CHAPTER XIX
WHAT DASHLEIGH SAW.
The cab-driver stared.
“Well, it’s this way, you see,” Bert tarried to explain. “I’m overdue at some Mrs. Whitlock’s—Mrs. Marcellene Whitlock’s, I think—for dinner this evening. Big feed and all that, you understand. I was to have been there at eight sharp, and it’s now hurrying along toward nine. I don’t know where they live—forgot the number—and can’t find it in the directory. The best way, I suppose, is to take them in turn and chase the right one down in that way. Slow process, but I don’t know anything better.”
The driver grinned.
“P’r’aps ’twasn’t Whitlock!” he ventured. “I heard that there was to be a big dinner at Mrs. Warlock’s, on Whitney Avenue, this evening.”
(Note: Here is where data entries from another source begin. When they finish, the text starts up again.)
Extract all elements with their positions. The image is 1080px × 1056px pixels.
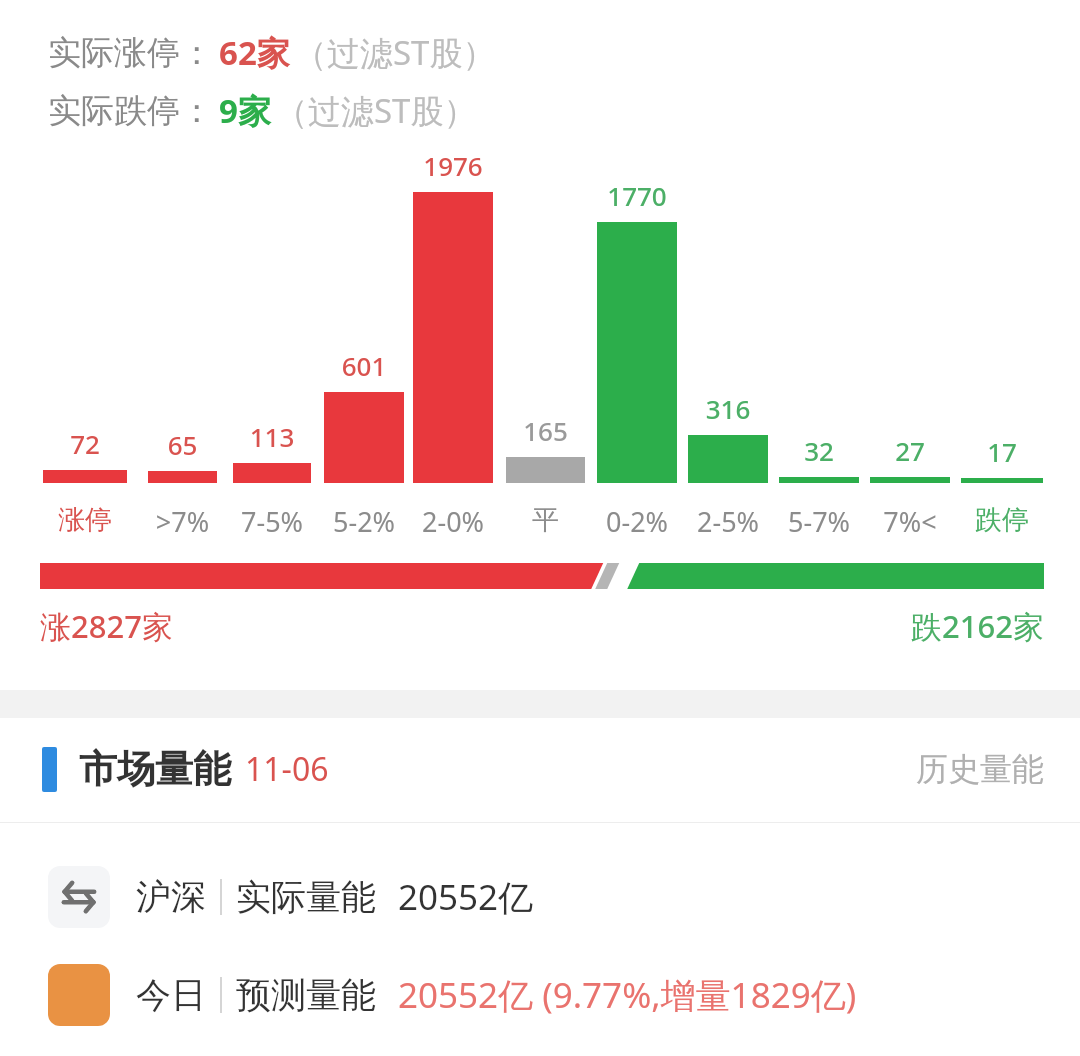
staticText: 316 bbox=[688, 391, 768, 426]
staticText: （过滤ST股） bbox=[275, 88, 477, 133]
staticText: 62家 bbox=[219, 30, 290, 75]
staticText: 1976 bbox=[413, 148, 493, 183]
staticText: 跌2162家 bbox=[0, 605, 1044, 647]
button[interactable]: 实际跌停： bbox=[48, 88, 477, 133]
other: 今日 bbox=[48, 964, 110, 1026]
staticText: 实际跌停： bbox=[48, 90, 213, 132]
staticText: 市场量能 bbox=[79, 745, 231, 793]
staticText: 165 bbox=[506, 413, 585, 448]
staticText: 预测量能 bbox=[236, 973, 376, 1017]
staticText: 沪深 bbox=[136, 875, 206, 919]
staticText: >7% bbox=[136, 503, 229, 540]
staticText: 9家 bbox=[219, 88, 271, 133]
button[interactable]: 交易所切换 bbox=[0, 852, 1080, 942]
staticText: 7-5% bbox=[221, 503, 323, 540]
staticText: 1770 bbox=[597, 178, 677, 213]
staticText: 20552亿 bbox=[398, 873, 534, 921]
staticText: 65 bbox=[148, 427, 217, 462]
staticText: 2-5% bbox=[676, 503, 780, 540]
staticText: （过滤ST股） bbox=[294, 30, 496, 75]
staticText: 5-7% bbox=[767, 503, 871, 540]
staticText: 17 bbox=[961, 434, 1043, 469]
staticText: 0-2% bbox=[585, 503, 689, 540]
staticText: 实际涨停： bbox=[48, 32, 213, 74]
staticText: 11-06 bbox=[245, 747, 329, 791]
staticText: 32 bbox=[779, 433, 859, 468]
staticText: 跌停 bbox=[949, 503, 1055, 537]
staticText: 113 bbox=[233, 419, 311, 454]
staticText: 72 bbox=[43, 426, 127, 461]
staticText: 实际量能 bbox=[236, 875, 376, 919]
button[interactable]: 市场量能 bbox=[0, 735, 1080, 803]
button[interactable] bbox=[40, 563, 1044, 589]
staticText: 历史量能 bbox=[916, 749, 1044, 789]
staticText: 涨停 bbox=[31, 503, 139, 537]
staticText: 5-2% bbox=[312, 503, 416, 540]
staticText: 7%< bbox=[858, 503, 962, 540]
button[interactable]: 今日 bbox=[0, 950, 1080, 1040]
staticText: 27 bbox=[870, 433, 950, 468]
staticText: 601 bbox=[324, 348, 404, 383]
staticText: 今日 bbox=[136, 973, 206, 1017]
button[interactable]: 实际涨停： bbox=[48, 30, 496, 75]
staticText: 20552亿 (9.77%,增量1829亿) bbox=[398, 971, 857, 1019]
staticText: 涨2827家 bbox=[40, 605, 173, 647]
staticText: 平 bbox=[494, 503, 597, 537]
other: 交易所切换 bbox=[48, 866, 110, 928]
staticText: 2-0% bbox=[401, 503, 505, 540]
“Warlock? Well, that may be the name. Hanged if I know! Drive me to Mrs. Warlock’s, as fast as you can.”
He tumbled himself and his mandolin into the vehicle, and the driver springing to the box, they were soon rattling away.
There was a “party” at Mrs. Warlock’s; Bert could not doubt that, for when he jumped out in front of the house he heard the unmistakable sounds of merriment and music.
“Wait a minute!” he asked of the driver, and darted up the steps.